While the original Harley ribbed oil tank was retained, a little fab work went into the stretched aluminum tank and revised rear section, the back fender and seat pan integrated into a single tire-hugging unit. The biggest change to the Nickel Rocker’s tail end conversion is the addition of a Thunderbike single-sided swingarm which teams with the fender to support the bike’s 21-inch back wheel. The single-sided swinger allows for an unobstructed view of the right backside and really showcases the cut and design of the killer monoblock wheel. It, too, uses a huge TB Wave Rotor for braking, this time pinched by a Buell 6-piston caliper. The back end also received Thunderbike’s Air-Ride treatment tucked away in typical Softail fashion.

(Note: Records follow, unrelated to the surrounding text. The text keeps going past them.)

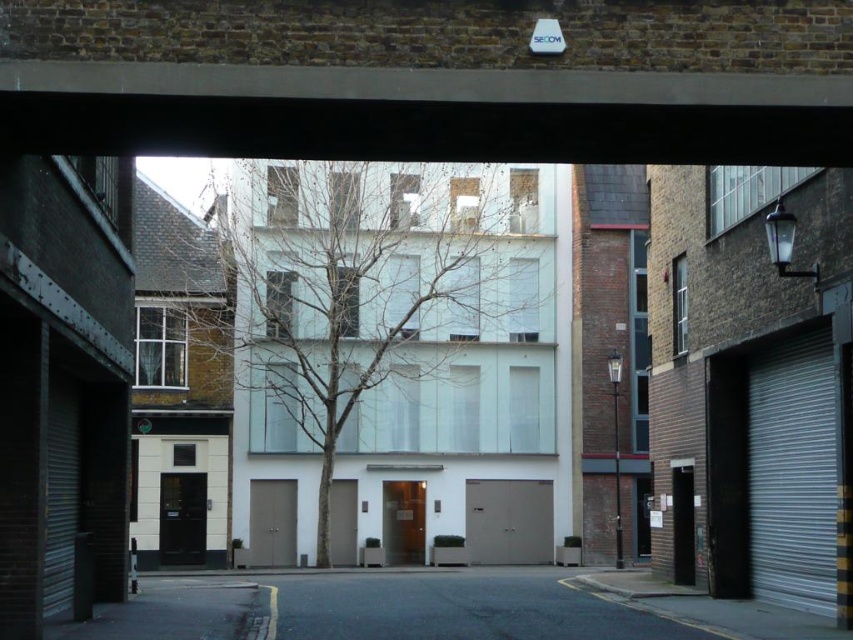 You are standing in an urban underpass and want to reach the concrete at upper center. Given that you can only move forward in a straight line, will you be able to reach it without any obstacles?

The concrete at upper center is 32.36 feet away from you, so if there are no obstacles in your path, you can reach it by moving forward in a straight line for that distance.

You are a delivery person trying to navigate through the narrow underpass. You need to know if the concrete at upper center is taller than the metallic gray garage door at center to avoid hitting your delivery van. Can you tell me which one is taller?

The metallic gray garage door at center is taller than the concrete at upper center, so the delivery van should be able to pass under the concrete at upper center without hitting it.

You are a delivery person trying to navigate through the narrow underpass shown in the image. You need to ensure your delivery truck, which is 3 meters wide, can pass through the space between the concrete at upper center and the metallic gray garage door at center. Can you confirm if the space between them is wide enough for your truck?

The concrete at upper center is wider than the metallic gray garage door at center, but the width comparison alone does not provide exact measurements. Without knowing the actual width of the space between them, it is impossible to determine if the truck can pass through safely. Please check the exact dimensions or consult a map for accurate clearance information. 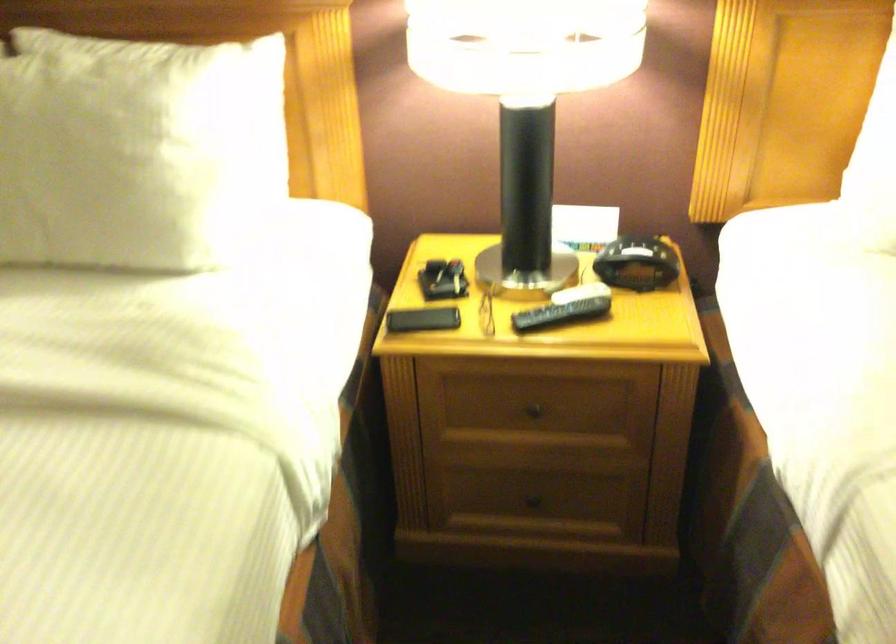 Where would you lift the black smartphone? Please return your answer as a coordinate pair (x, y).

(421, 319)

In all, it took the Thunderbike team about three months to build the Nickel Rocker. Most work was done in-house, except for the nickel-plating and the flat grey paint job which was artistically applied by Ingo Kruse. TheThunderbike Nickel Rocker won 3rd place in the Modified Harley Class at the Custom Chrome Europe Show, but was built-to-order for a customer, so its run as a show bike may be over. Thunderbike did mention that it will probably make an appearance at European Bike Week in Faak, Austria.
Thunderbike’s customizing work reached the pinnacle last year when it won the Freestyle Class at the prestigious AMD World Championships of Custom Bike Building with Paintless, a beautiful streamlined café-style racer with a rebuilt 1984 Sportster Ironhead engine and an H-D 750 WLA drivetrain. A bevy of copper, brass, chrome and gold accents highlight the bike and served as inspiration for the nickel finish on the Rocker. Though Thunderbike won’t be defending its title this year as the company has been concentrating its efforts on customer projects (gotta pay the bills, after all) Mix said the next big project will probably be finished in time for European Bike Week in September. Until then, we know there’s one happy guy out there rippin’ it up around Europe on one of the most stand-out Rockers around.